We lived in an old gun emplacement - Hun - made, and therefore well made. But I have always found Hun - work more utilitarian than comfortable. It was a most draughty place. All the winds of heaven blew through it, and, sickening for this disease, my cold grew worse and worse. We lived, slept, cooked, ate, and drank all in the same place. There was a certain amount of shelling. I was in command ; I wasn't feeling fit, and I had a new Major I did not know. My fellow - sub. was quite new to all the ways of war. It was consequently with a profound sense of relief and a sigh of contentment that I mounted the waggon for No. X. Hospital, via a field ambulance.

I shall be sorry to leave this abode of peace. I have been made very comfortable and been looked after like a real invalid. The Sisters are really splendid and kindness personified. The other man in my ward is a Lincoln - a grizzled veteran of twenty - two. He is a very interesting fellow, and has been to the Dardanelles, Mesopotamia, and Ypres, so I have heard some blood - curdling experiences and, I doubt not, some exceedingly tall stories.

How calmly these delightful days go by ! Here is the chronicle of to - day's memorable events : - I cut myself shaving. We got two new records for our gramophone. We smoked many cigarettes. The orderly spilt my dinner while bringing it in. Voil - tout - and yet I am very happy.

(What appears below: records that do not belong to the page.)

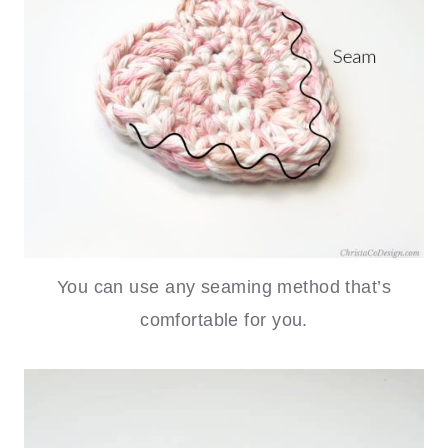
You can use any seaming method that’s
comfortable for you.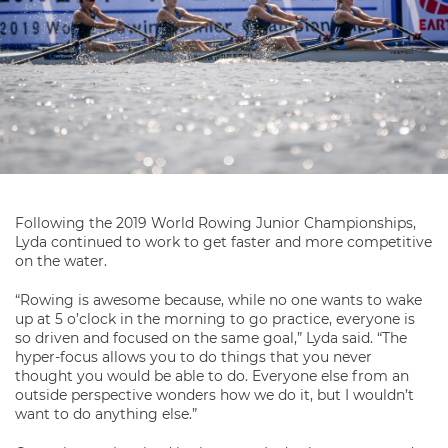
Following the 2019 World Rowing Junior Championships,
Lyda continued to work to get faster and more competitive
on the water.
“Rowing is awesome because, while no one wants to wake
up at 5 o’clock in the morning to go practice, everyone is
so driven and focused on the same goal,” Lyda said. “The
hyper-focus allows you to do things that you never
thought you would be able to do. Everyone else from an
outside perspective wonders how we do it, but I wouldn’t
want to do anything else.”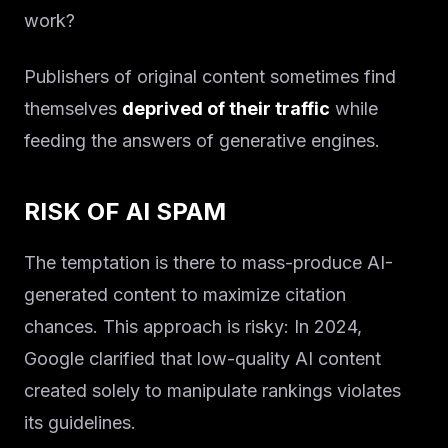
work?
Publishers of original content sometimes find
themselves
deprived of their traffic
while
feeding the answers of generative engines.
RISK OF AI SPAM
The temptation is there to mass-produce AI-
generated content to maximize citation
chances. This approach is risky: In 2024,
Google clarified that low-quality AI content
created solely to manipulate rankings violates
its guidelines.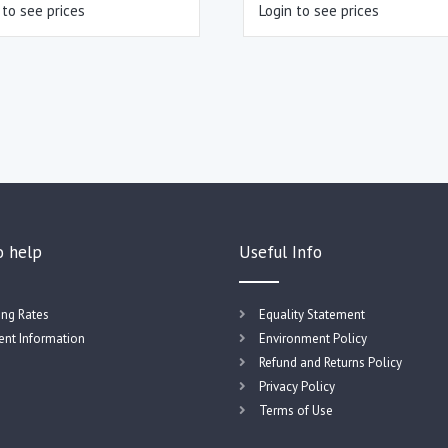
 to see prices
Login to see prices
o help
Useful Info
ing Rates
Equality Statement
nt Information
Environment Policy
Refund and Returns Policy
Privacy Policy
Terms of Use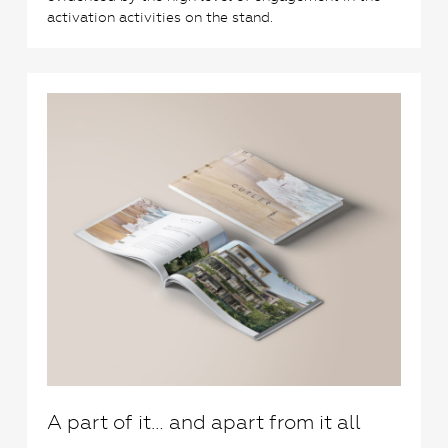
activation activities on the stand.
2
A part of it… and apart from it all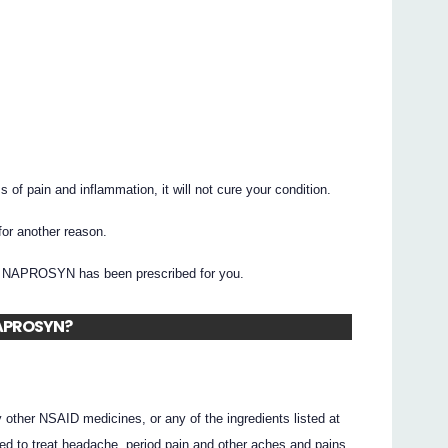
 pain and inflammation, it will not cure your condition.
r another reason.
hy NAPROSYN has been prescribed for you.
 NAPROSYN?
ny other NSAID medicines, or any of the ingredients listed at
sed to treat headache, period pain and other aches and pains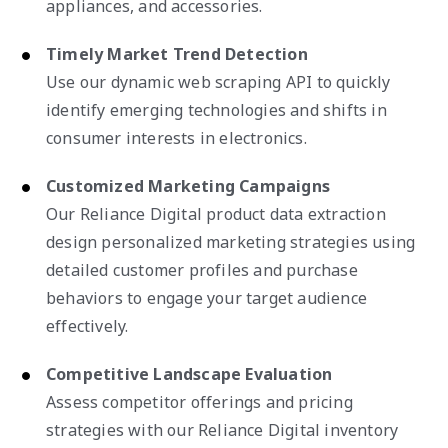
appliances, and accessories.
Timely Market Trend Detection
Use our dynamic web scraping API to quickly
identify emerging technologies and shifts in
consumer interests in electronics.
Customized Marketing Campaigns
Our Reliance Digital product data extraction
design personalized marketing strategies using
detailed customer profiles and purchase
behaviors to engage your target audience
effectively.
Competitive Landscape Evaluation
Assess competitor offerings and pricing
strategies with our Reliance Digital inventory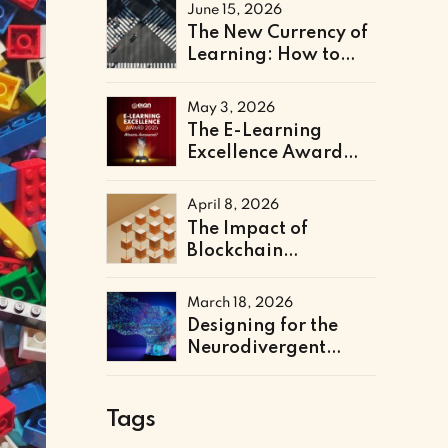
Literacy Support
June 15, 2026
The New Currency of
Learning: How to
Architect a Skills-
Based Curriculum for
May 3, 2026
the Future of Work
The E-Learning
Excellence Award
2025 Winners Have
Been Announced
April 8, 2026
The Impact of
Blockchain
Credentialing on
Institutional
March 18, 2026
Efficiency and Fraud
Designing for the
Prevention
Neurodivergent
Learner: The Next
Frontier of Accessible
Online Education
Tags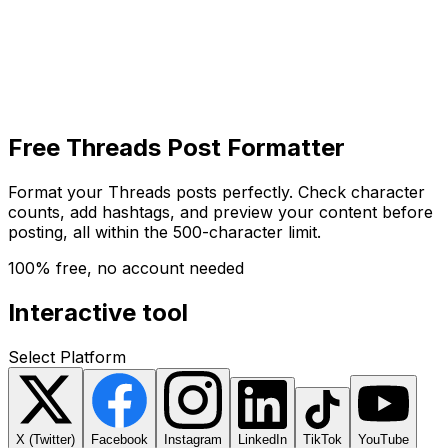
Get Started
Get
Started
Free Threads Post Formatter
Format your Threads posts perfectly. Check character
counts, add hashtags, and preview your content before
posting, all within the 500-character limit.
100% free, no account needed
Interactive tool
Select Platform
X (Twitter)
Facebook
Instagram
LinkedIn
TikTok
YouTube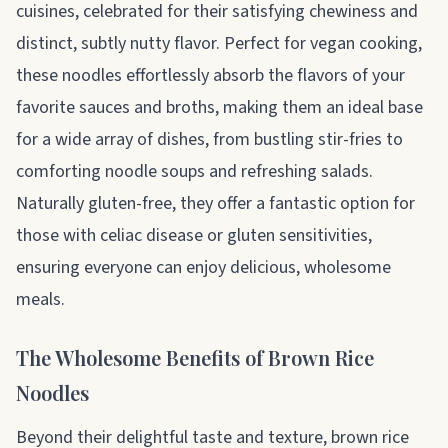
cuisines, celebrated for their satisfying chewiness and
distinct, subtly nutty flavor. Perfect for vegan cooking,
these noodles effortlessly absorb the flavors of your
favorite sauces and broths, making them an ideal base
for a wide array of dishes, from bustling stir-fries to
comforting noodle soups and refreshing salads.
Naturally gluten-free, they offer a fantastic option for
those with celiac disease or gluten sensitivities,
ensuring everyone can enjoy delicious, wholesome
meals.
The Wholesome Benefits of Brown Rice
Noodles
Beyond their delightful taste and texture, brown rice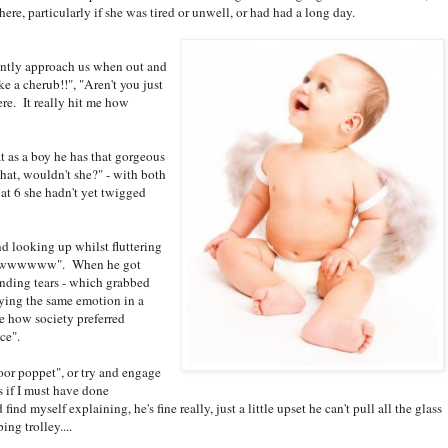
e, particularly if she was tired or unwell, or had had a long day.
ntly approach us when out and
ke a cherub!!", "Aren't you just
re. It really hit me how
at as a boy he has that gorgeous
 that, wouldn't she?" - with both
at 6 she hadn't yet twigged
d looking up whilst fluttering
wwwwwwwww". When he got
unding tears - which grabbed
ying the same emotion in a
ee how society preferred
ce".
or poppet", or try and engage
 if I must have done
nd myself explaining, he's fine really, just a little upset he can't pull all the glass
ing trolley....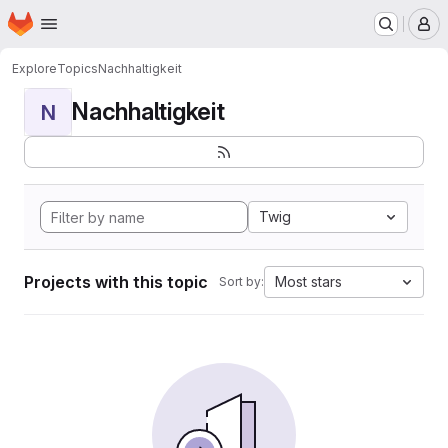
Homepage
Skip to main content
M
Explore
Topics
Nachhaltigkeit
Nachhaltigkeit
N
Twig
Projects with this topic
Most stars
Sort by: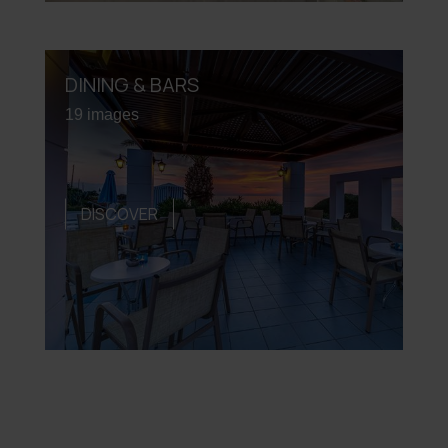
DINING & BARS
19 images
DISCOVER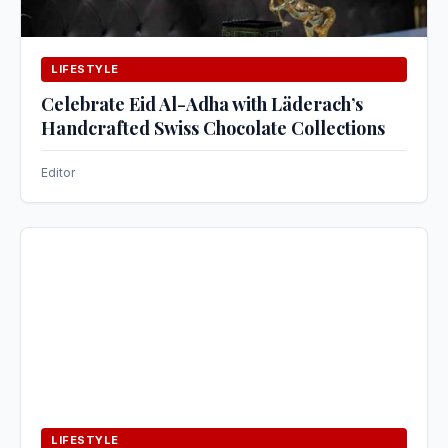
LIFESTYLE
Celebrate Eid Al-Adha with Läderach’s
Handcrafted Swiss Chocolate Collections
Editor
LIFESTYLE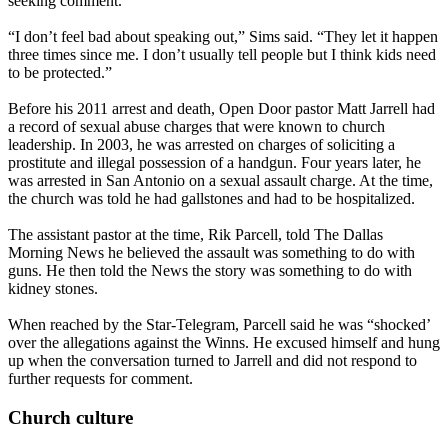
seeking comment.
“I don’t feel bad about speaking out,” Sims said. “They let it happen
three times since me. I don’t usually tell people but I think kids need
to be protected.”
Before his 2011 arrest and death, Open Door pastor Matt Jarrell had
a record of sexual abuse charges that were known to church
leadership. In 2003, he was arrested on charges of soliciting a
prostitute and illegal possession of a handgun. Four years later, he
was arrested in San Antonio on a sexual assault charge. At the time,
the church was told he had gallstones and had to be hospitalized.
The assistant pastor at the time, Rik Parcell, told The Dallas
Morning News he believed the assault was something to do with
guns. He then told the News the story was something to do with
kidney stones.
When reached by the Star-Telegram, Parcell said he was “shocked’
over the allegations against the Winns. He excused himself and hung
up when the conversation turned to Jarrell and did not respond to
further requests for comment.
Church culture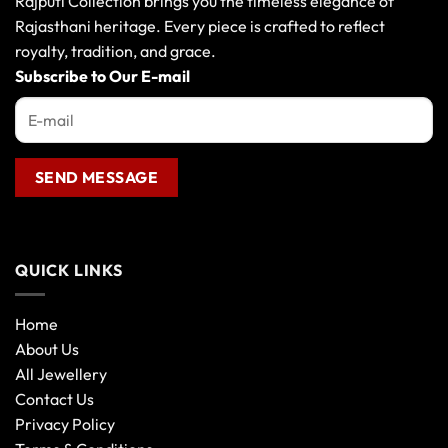
Rajputi Collection brings you the timeless elegance of
Rajasthani heritage. Every piece is crafted to reflect
royalty, tradition, and grace.
Subscribe to Our E-mail
QUICK LINKS
Home
About Us
All Jewellery
Contact Us
Privacy Policy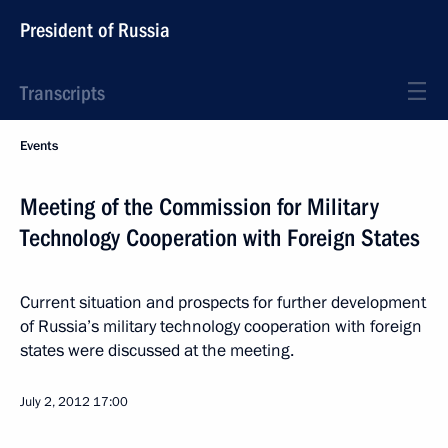
President of Russia
Transcripts
Events
Meeting of the Commission for Military
Technology Cooperation with Foreign States
Current situation and prospects for further development
of Russia’s military technology cooperation with foreign
states were discussed at the meeting.
July 2, 2012
17:00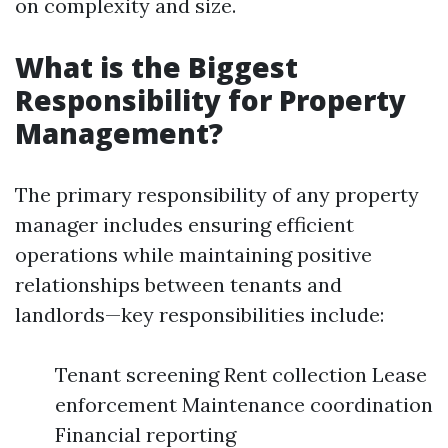
on complexity and size.
What is the Biggest
Responsibility for Property
Management?
The primary responsibility of any property
manager includes ensuring efficient
operations while maintaining positive
relationships between tenants and
landlords—key responsibilities include:
Tenant screening Rent collection Lease
enforcement Maintenance coordination
Financial reporting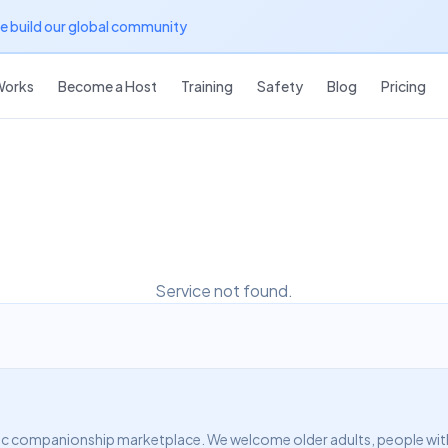
we build our global community
Works
Become a Host
Training
Safety
Blog
Pricing
Service not found.
c companionship marketplace. We welcome older adults, people with d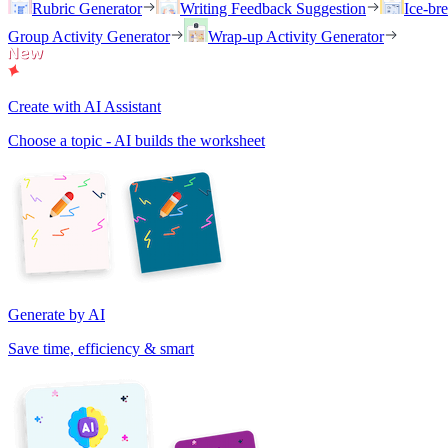
Rubric Generator
Writing Feedback Suggestion
Ice-br
Group Activity Generator
Wrap-up Activity Generator
Create with AI Assistant
Choose a topic - AI builds the worksheet
Generate by AI
Save time, efficiency & smart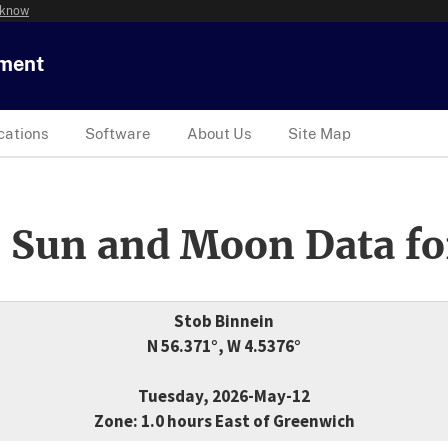
 know
tment
cations
Software
About Us
Site Map
 Sun and Moon Data fo
Stob Binnein
N 56.371°, W 4.5376°
Tuesday, 2026-May-12
Zone: 1.0 hours East of Greenwich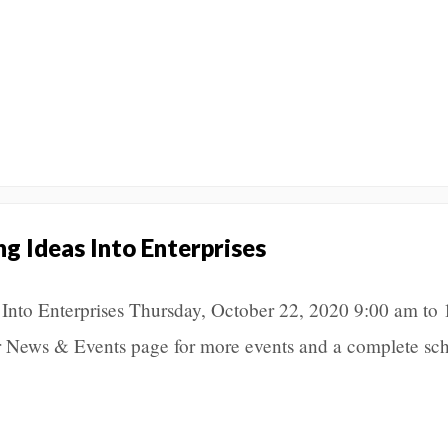
ng Ideas Into Enterprises
 Into Enterprises Thursday, October 22, 2020 9:00 am to 
 News & Events page for more events and a complete sch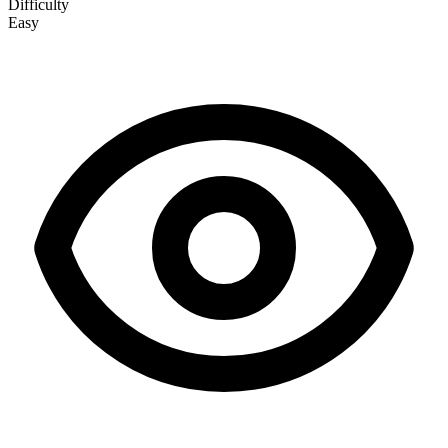
Difficulty
Easy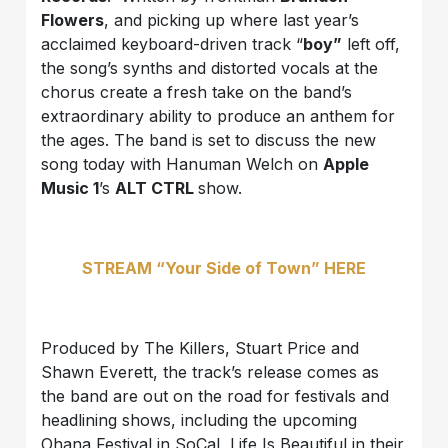
Flowers
, and picking up where last year’s
acclaimed keyboard-driven track “
boy”
left off,
the song’s synths and distorted vocals at the
chorus create a fresh take on the band’s
extraordinary ability to produce an anthem for
the ages. The band is set to discuss the new
song today with Hanuman Welch on
Apple
Music 1
’s
ALT CTRL
show.
STREAM “Your Side of Town” HERE
Produced by The Killers, Stuart Price and
Shawn Everett, the track’s release comes as
the band are out on the road for festivals and
headlining shows, including the upcoming
Ohana Festival in SoCal, Life Is Beautiful in their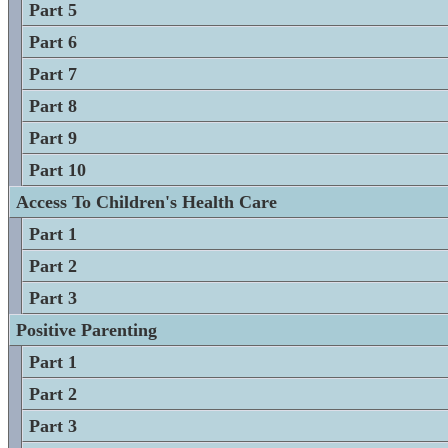
Part 5
Part 6
Part 7
Part 8
Part 9
Part 10
Access To Children's Health Care
Part 1
Part 2
Part 3
Positive Parenting
Part 1
Part 2
Part 3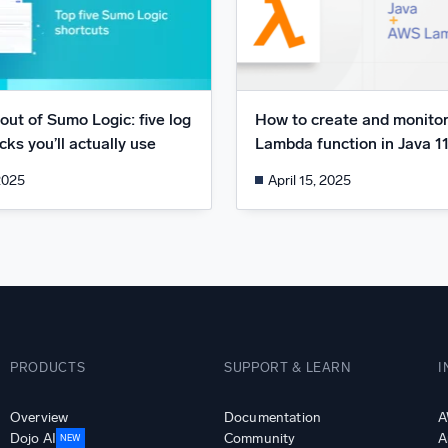
out of Sumo Logic: five log
How to create and monito
ks you’ll actually use
Lambda function in Java 1
2025
April 15, 2025
PRODUCTS
SUPPORT & LEARN
I
Overview
Documentation
A
Dojo AI
Community
A
NEW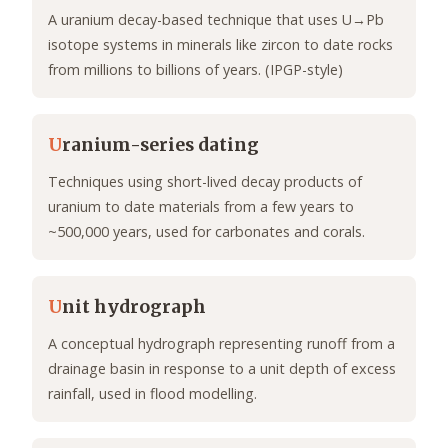
A uranium decay-based technique that uses U→Pb
isotope systems in minerals like zircon to date rocks
from millions to billions of years. (IPGP-style)
U
ranium-series dating
Techniques using short-lived decay products of
uranium to date materials from a few years to
~500,000 years, used for carbonates and corals.
U
nit hydrograph
A conceptual hydrograph representing runoff from a
drainage basin in response to a unit depth of excess
rainfall, used in flood modelling.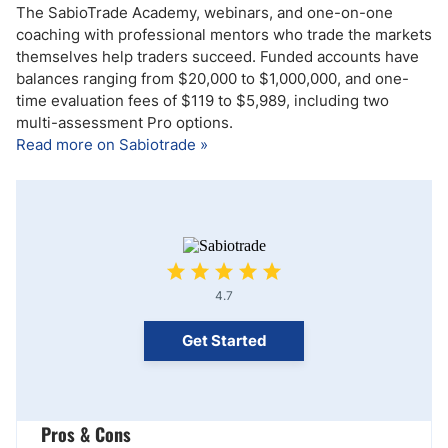
The SabioTrade Academy, webinars, and one-on-one
coaching with professional mentors who trade the markets
themselves help traders succeed. Funded accounts have
balances ranging from $20,000 to $1,000,000, and one-
time evaluation fees of $119 to $5,989, including two
multi-assessment Pro options.
Read more on Sabiotrade »
4.7
Get Started
Pros & Cons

I don't know whether we are going to spend the rest of the winter and spring in quiet or not in our present battery position. It looks rather like it, but this condition of stalemate cannot continue for ever.


21st April, 1918.

I have given you only a very brief and inadequate account of what befell me on that awful week commencing March 21st. But as I am sure you would like to hear all the details I shall do my best to set them down for you, as far as I am able. In what is left of our battery we do not care much to talk of it yet, for though some of us have memories of the Somme in 1916, Arras in 1917, Messines and Ypres behind us, not one of us has ever experienced such a perfectly hellish time.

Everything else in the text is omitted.